Since you seem to know whereof you speak, one more question. Would our largest nuclear bombs have enough energy to nudge the rock enough or to break it into pieces? A lot of a nuclear explosion in space is just going to disappate in the wrong direction. In fact, since the nuclear weapon would not actually throw a subsantial amount of mass at the object, how would energy transfer to the object. Of course it would throw a lot of subatomic particles at the asteroid; but how much energy could be transmitted in that manner.
Sorry about the barrage of questions. This could be a very serious matter and I am curious.
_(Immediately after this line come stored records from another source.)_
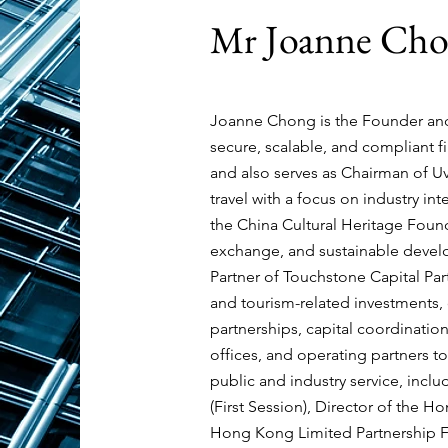
Joanne Ch
Mr
Joanne Chong is the Founder an
secure, scalable, and compliant 
and also serves as Chairman of
Uv
travel with a focus on industry in
the
China Cultural Heritage Fou
exchange, and sustainable develo
Partner of
Touchstone Capital Par
and tourism-related investments, 
partnerships, capital coordination
offices, and operating partners to
public and industry service, inc
(First Session), Director of the
Hong Kong Limited Partnership F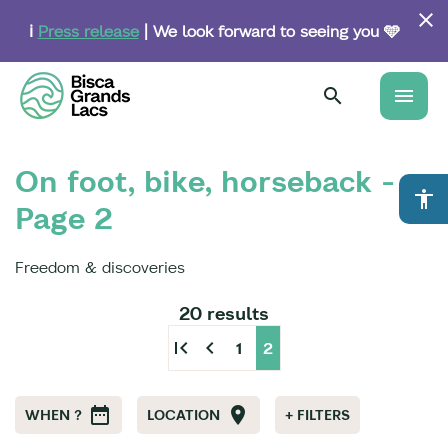
Skip
to
ℹ️
Press release
| We look forward to seeing you 🩵
main
content
menu
On foot, bike, horseback -
accessibility
Page 2
Freedom & discoveries
20 results
first_page
chevron_left
1
2
WHEN ?
LOCATION
+ FILTERS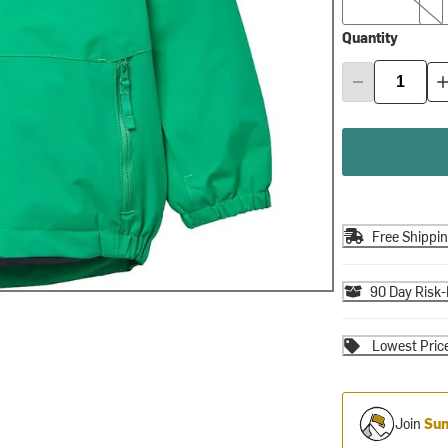
Quantity
Free Shippi
90 Day Risk-
Lowest Pric
Join
Sum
I have a bit of a problem with this idea at this point. They don't know if it will hit, come close, or miss us by a LARGE distance. What happens if they nudge it INTO the path of the earth by accident?
I lean towards the several nukes school, give it a few good, hard nudges. We don't have a precise plot of the orbit, nor do we have a good idea of shape or rotation of the body. That will come in the upcoming months. If it DOES seem to be a problem (I define a "problem" as asteroid coming closer than lunar orbit. . . ), THEN we build ourselves a deep-space equivalent of a MIRVed ICBM, and send it off to nudge the rock out of our way. . .
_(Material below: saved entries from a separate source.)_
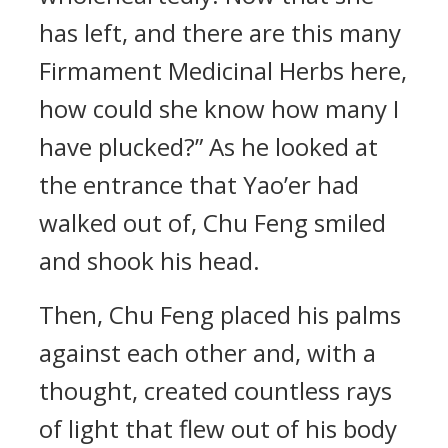
has left, and there are this many
Firmament Medicinal Herbs here,
how could she know how many I
have plucked?” As he looked at
the entrance that Yao’er had
walked out of, Chu Feng smiled
and shook his head.
Then, Chu Feng placed his palms
against each other and, with a
thought, created countless rays
of light that flew out of his body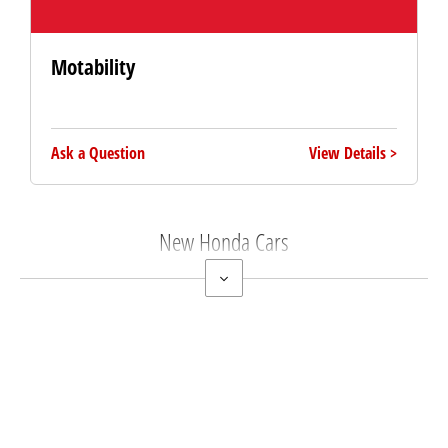
Motability
Ask a Question
View Details
New Honda Cars
Free & Fast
As for the small pieces, you're correct, IF THE PIECES are small enough. If you break it into a conglomeration of city-block-sized pieces, you're going to have problems. . .
Fooling with this until we are dead certain where it is going and what the effects of our meddling would be is not a good idea.
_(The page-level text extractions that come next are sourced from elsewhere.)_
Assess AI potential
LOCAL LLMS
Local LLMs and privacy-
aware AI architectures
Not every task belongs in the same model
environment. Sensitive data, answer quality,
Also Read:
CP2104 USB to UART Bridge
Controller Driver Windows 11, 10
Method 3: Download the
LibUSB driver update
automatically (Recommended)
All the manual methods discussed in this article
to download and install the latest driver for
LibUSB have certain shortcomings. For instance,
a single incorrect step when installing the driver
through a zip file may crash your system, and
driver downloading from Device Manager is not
Now, as for the throw-weight of our nukes, I know very little about yields, and I suspect that real detail here is classified. But, at least according to an article I read in Scientific American in the early 1980's, there appears to be such a thing as a "shaped nuke", just like there are shaped charges of conventional explosives. Assuming such IS actually possible, I suspect we'd use that sort of nuke.
As for the energy transfer, the energetic particles of the bomb itself would transfer their energy to the matter of the asteroid, and since it's vacuum on one side, and rock on the other, the explosive vaporization would be on the side of the bomb blast, producing a massive short-term thrust along the rough line of the original blast. It's all Newtonian physics from there (g)
It's the Universes way of cleansing... totally natural and organic... with a hint of extinction!.
Seems fitting.
It'll give the Euroweenie Green Party something valid to whine about for a change.
Let them figure out their own solution.
It oughta keep 'em preoccupied and outa our business.
A quick search for '2002 NT7' brings up the long term asteroid encounter site which does list a 2019 encounter by '2002 NT7' but at .17 AU's distance, hardly a threat. See web page:
http://cfa-www.harvard.edu/iau/lists/CloseAppLong.html
Another look at the 'Potentially hazardous asteroids' site at:
http://cfa-www.harvard.edu/iau/lists/PHACloseApp.html
doesn't even list NT7, though there are obviously hundreds of others with more imminent encounter dates that we never hear about. No indication of the size (mass) of the listed objects is given, though it may be there and I can't read the product correctly.
So where is all the hubbub about NT7 coming from?
If it was going to hit Massachussetts, we'd do nothing at all.